Penalizing working people and delivery trucks, making them pay more for everything is seen as "doing something" in today's political world.
This is not entirely on point but here’s a question for Ross (and anyone else who cares to answer):
Why does New York keep electing LOSERS as mayors?
New York City must have more impressive talent per square yard than any other place on earth. We should be getting one terrific mayor after another, and every candidate should be a star.
Instead, our last competent mayor (his faults notwithstanding) was Mike Bloomberg, whose term ended in 2013.
Then we elected a complete flake (and reputed stoner), Bill DeBlasio, not once but twice!
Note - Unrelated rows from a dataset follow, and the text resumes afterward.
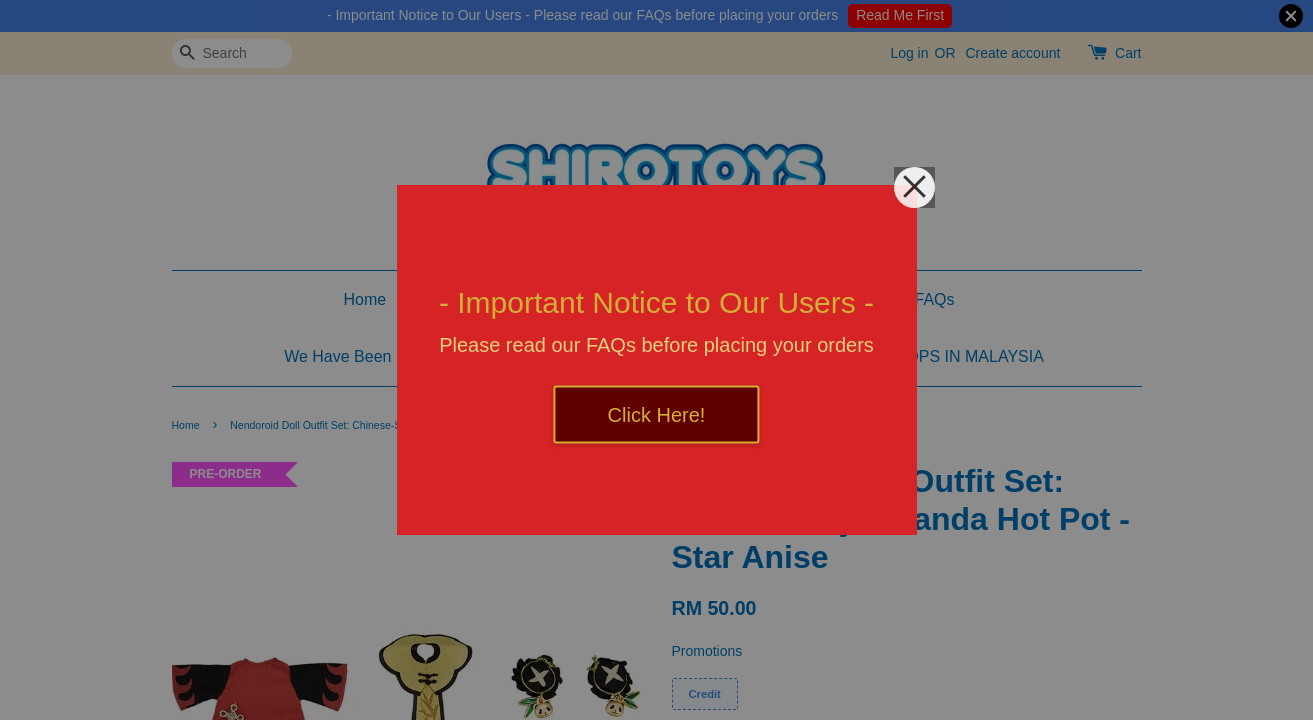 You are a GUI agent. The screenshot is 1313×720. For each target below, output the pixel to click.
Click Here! (657, 415) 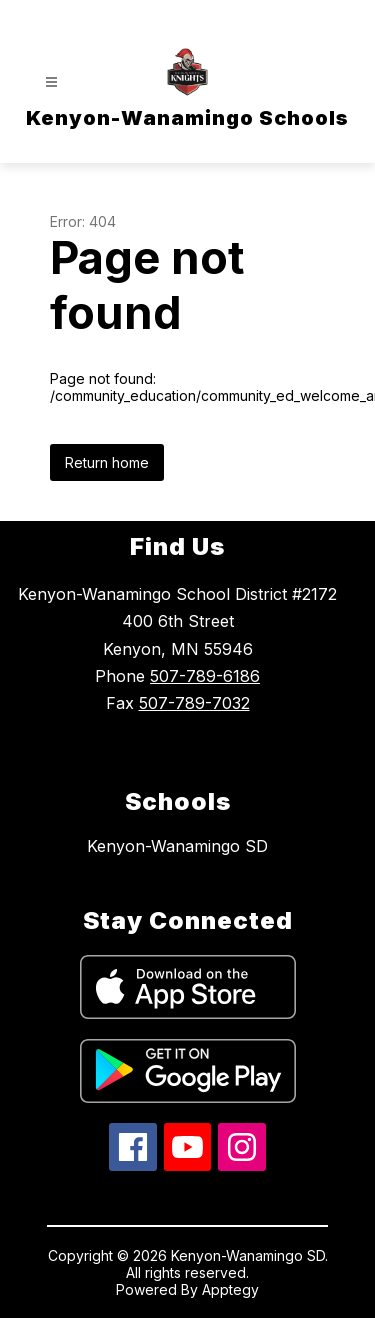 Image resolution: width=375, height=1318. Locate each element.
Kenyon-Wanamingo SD (177, 846)
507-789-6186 (205, 676)
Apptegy (230, 1289)
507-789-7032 (194, 703)
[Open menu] (51, 82)
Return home (107, 462)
As to Eric Adams, what more need be said?
What gives? I’d be most grateful to anyone who would explain this to me.
For the record, I'm a born and bred New Yorker whose grandparents landed in Brooklyn at the turn of the last century, and here we've all stayed. My grandparents were poor immigrants, neither of my parents had college degrees, and my generation is comprised of lawyers, teachers, and real estate types. Spouse is a lawyer.
And yet.
A longtime subscriber to The New York Times and The Wall Street Journal, a one-time liberal and Democratic voter (but not a Democrat), I read The New York Post in order to get real news about the city: who got stabbed, beaten, pushed; which Progressive politician has 28 speeding tickets (unpaid); which Democrat slugged his girlfriend -- you know, the stuff I don't get elsewhere. Because that stuff might upset the liberal narrative protected by our major newspapers.
And then there's the Biden crime family whose financial secrets will never be known thanks to the outgoing president's pardon of his brother (who hasn't been convicted of a crime and now can never even be investigated). The New York Post has been yelling about it for years.
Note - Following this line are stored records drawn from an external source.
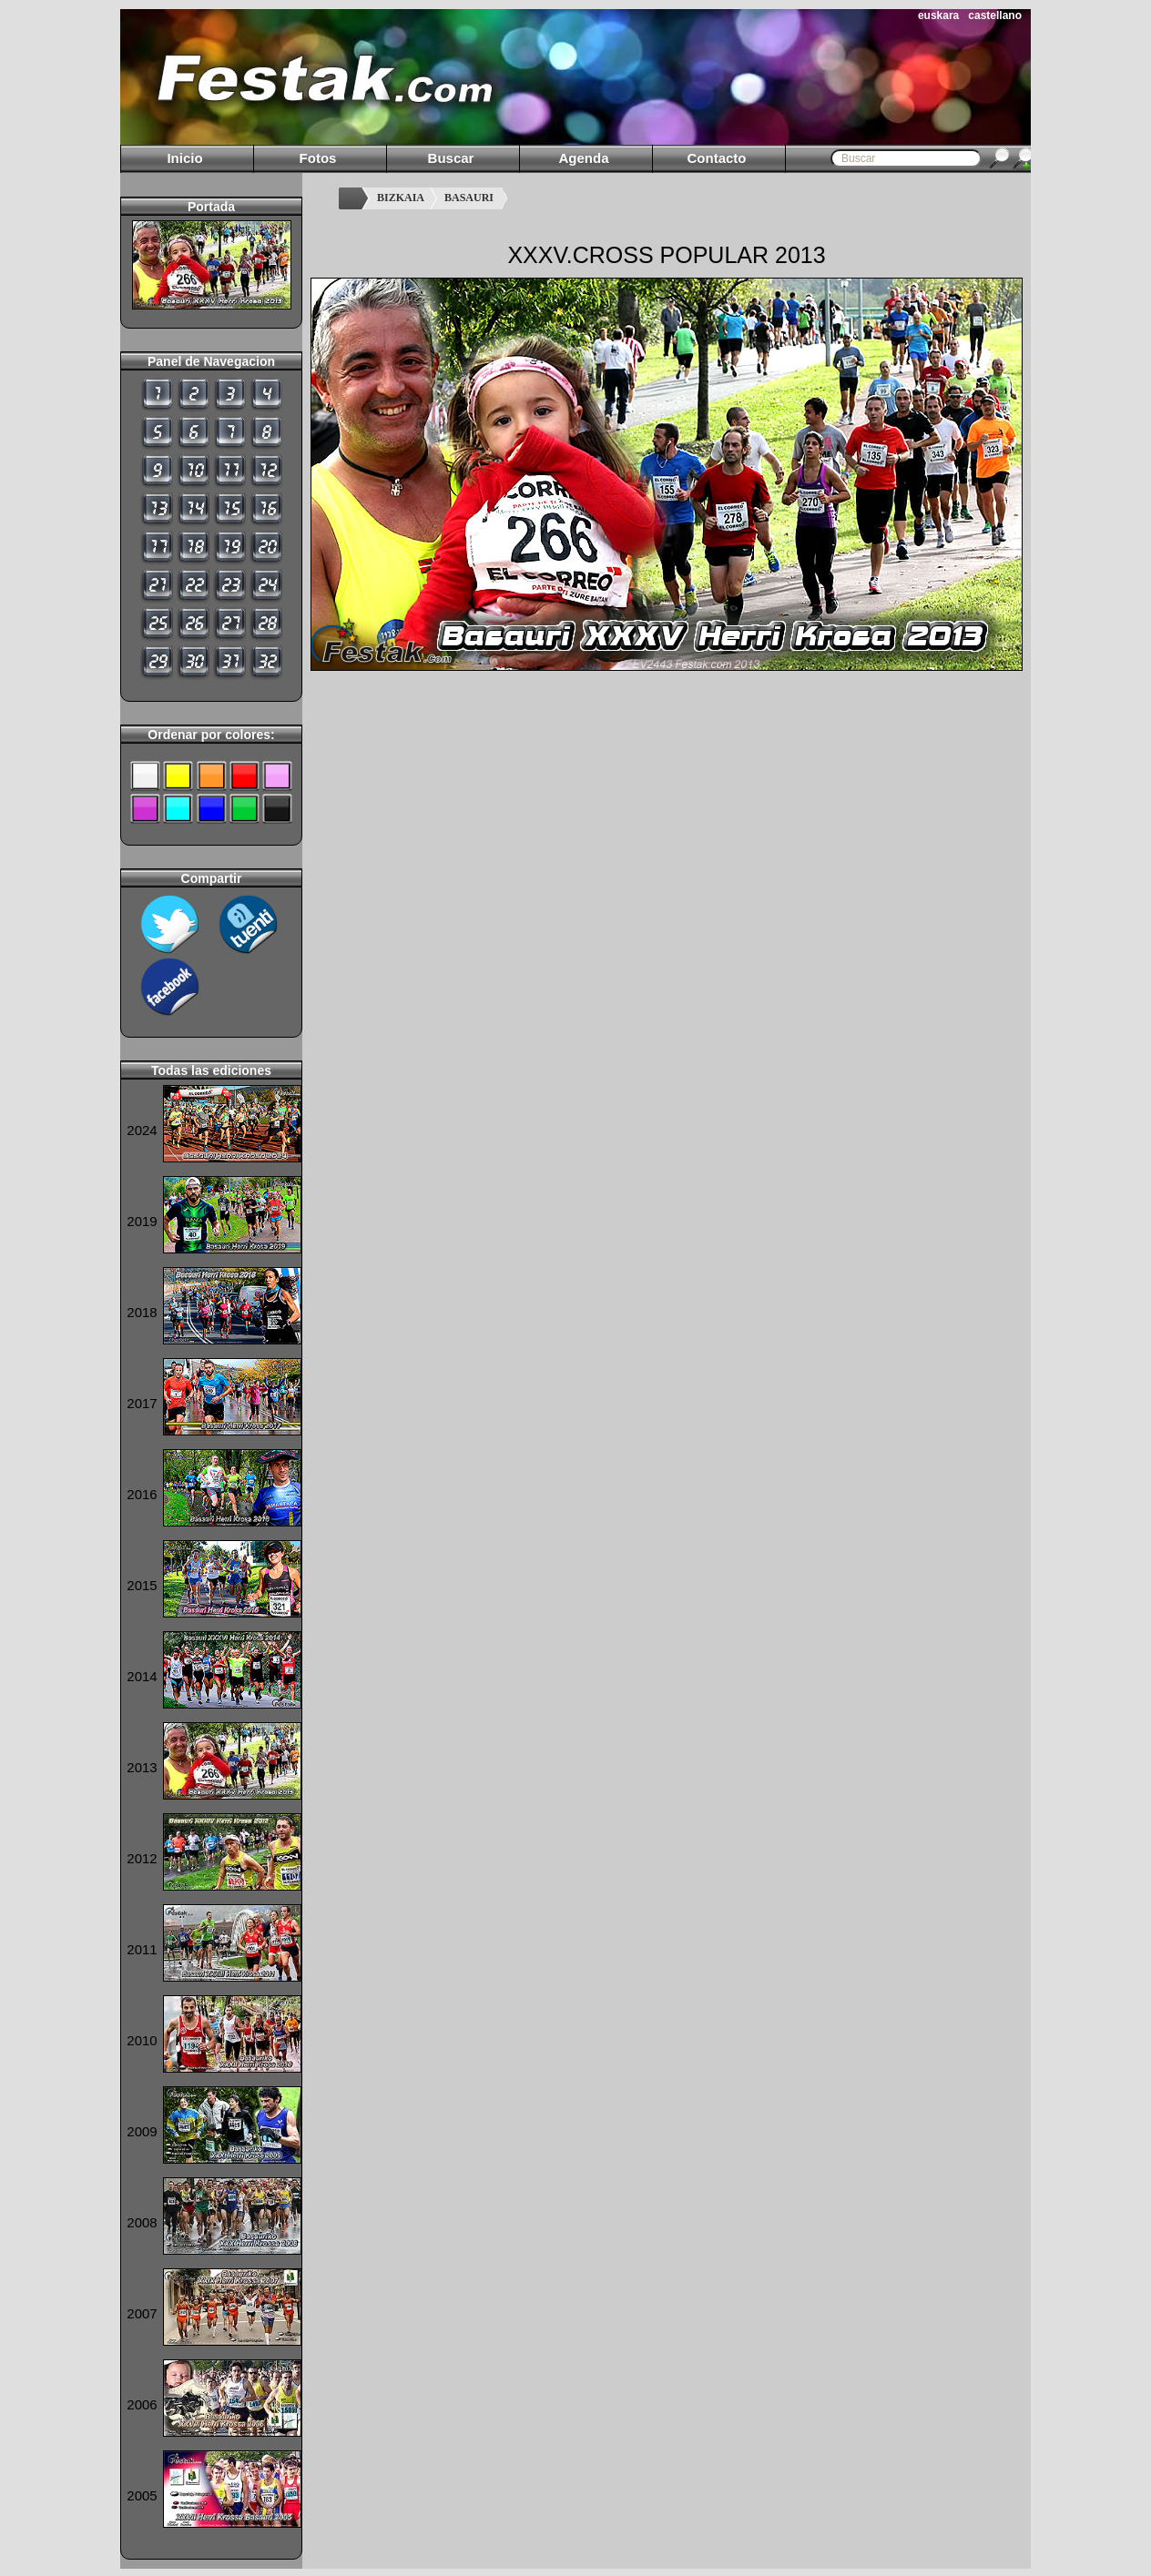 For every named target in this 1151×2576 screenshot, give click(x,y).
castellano (995, 15)
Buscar (451, 158)
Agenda (583, 158)
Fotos (318, 158)
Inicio (184, 158)
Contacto (717, 158)
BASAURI (469, 197)
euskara (938, 15)
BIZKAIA (400, 197)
It's all right. Of course, you have to wade through mud to get any news out of the Post. Who are these influencers and babes in bras? I don't know who anyone is anymore and don't want to; déclassé doesn't even begin to cover it.
Jeanette Macdonald? Ronald Colman? Bette Davis? Herbert Marshall? I know who they are.
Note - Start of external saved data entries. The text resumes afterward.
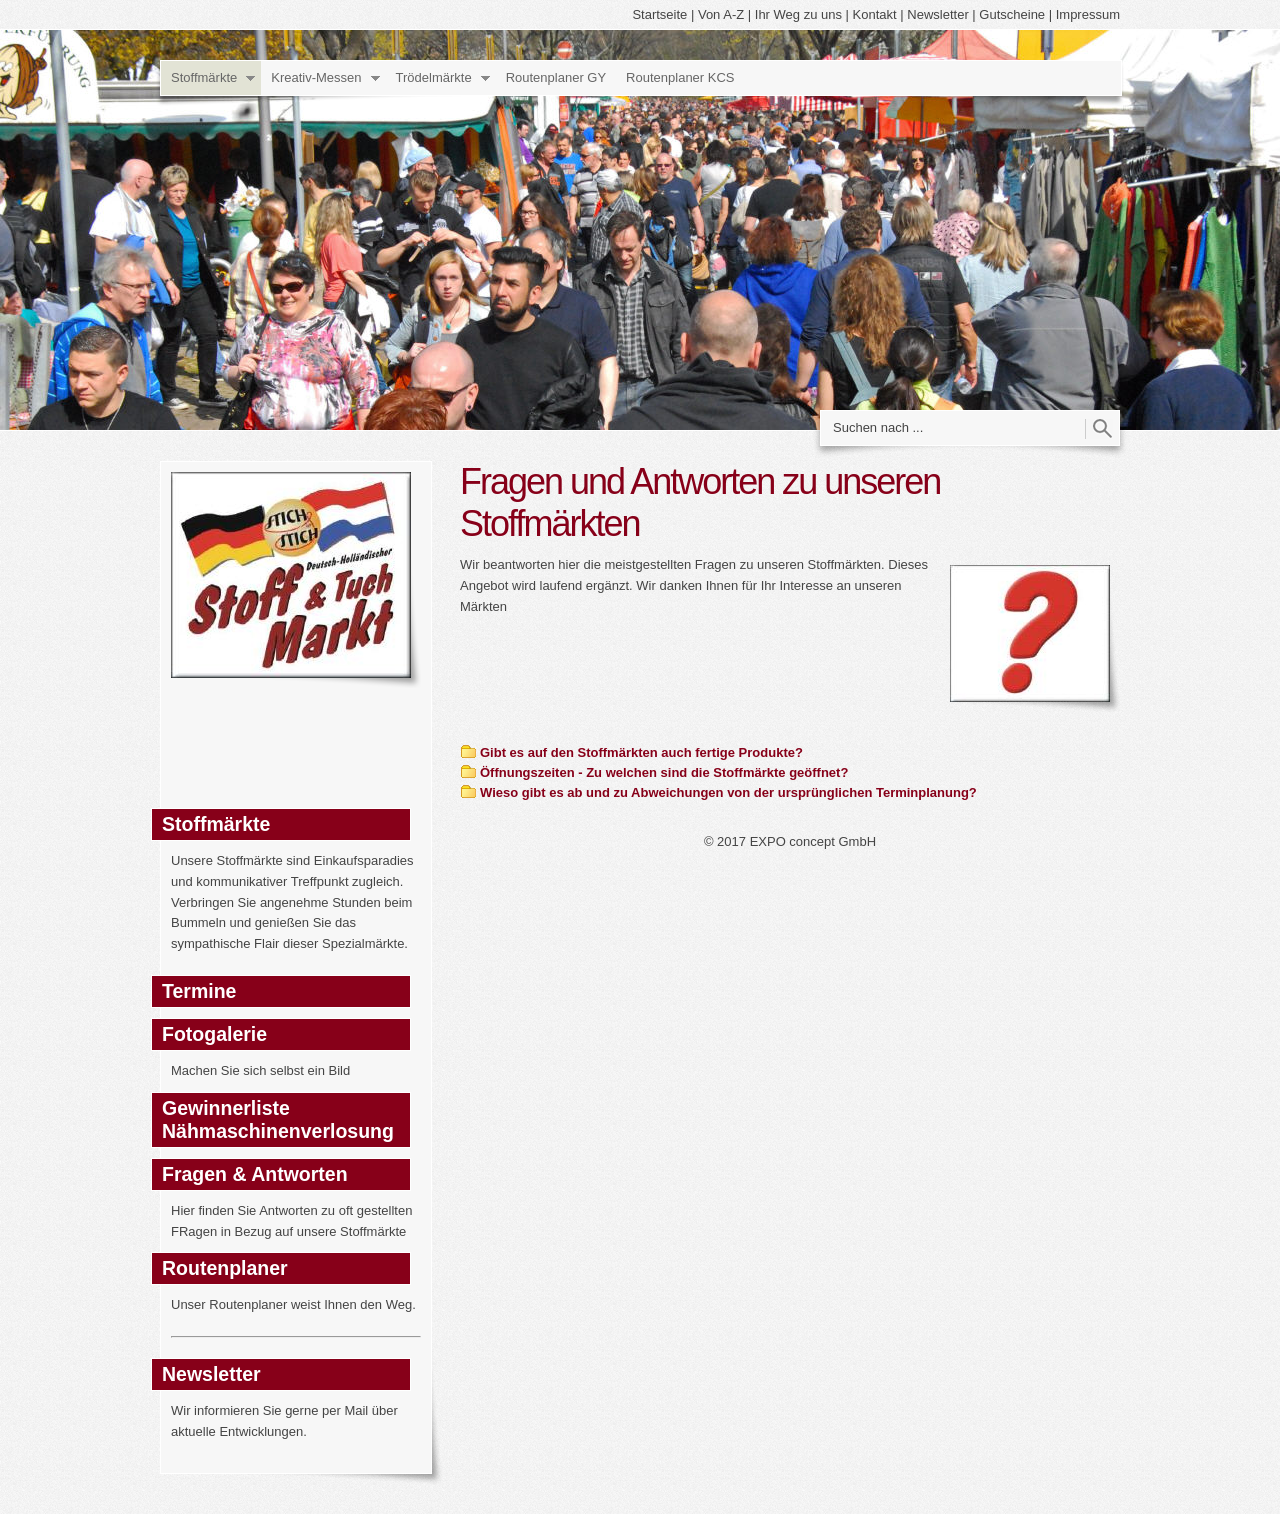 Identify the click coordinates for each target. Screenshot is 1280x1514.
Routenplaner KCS (680, 77)
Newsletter (937, 14)
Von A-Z (721, 14)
Your history of the tabloids and comments about them were useful. But I can't believe that you didn't turn on the Times. It has become woke to the extreme, completely untrustworthy. I still get it because my wife tends to the left. I like some of their feature writers and occasionally others but I am astounded by their biased news coverage They don't lean to the left. The out and out regularly lie by chopping up statements, intentionally distorting what has been said to fit their politics. Sometimes their audacity astonishes me. Have you read Bari Weiss resignation letter? What was your reaction to the forced resignation of their feature page editor after he allowed conservative Senator Tom Scott to write an op ed? It's okay if you don't have the time to read all three N. Y. newspapers and are unaware of what the Times has become, but then don't publish an article that includes your praise of it.
The Times has "higher standards for accuracy" than the Post? Really??? After Russiagate, the suppression of the Hunter Biden laptop story, and the gaslighting of readers over Joe's cognitive deterioration, you're praising the Times for its accuracy standards?
You had me until "despite his policy accomplishments" in referring to deBlasio.
The New York Post has the greatest headlines. Really enjoyed this article.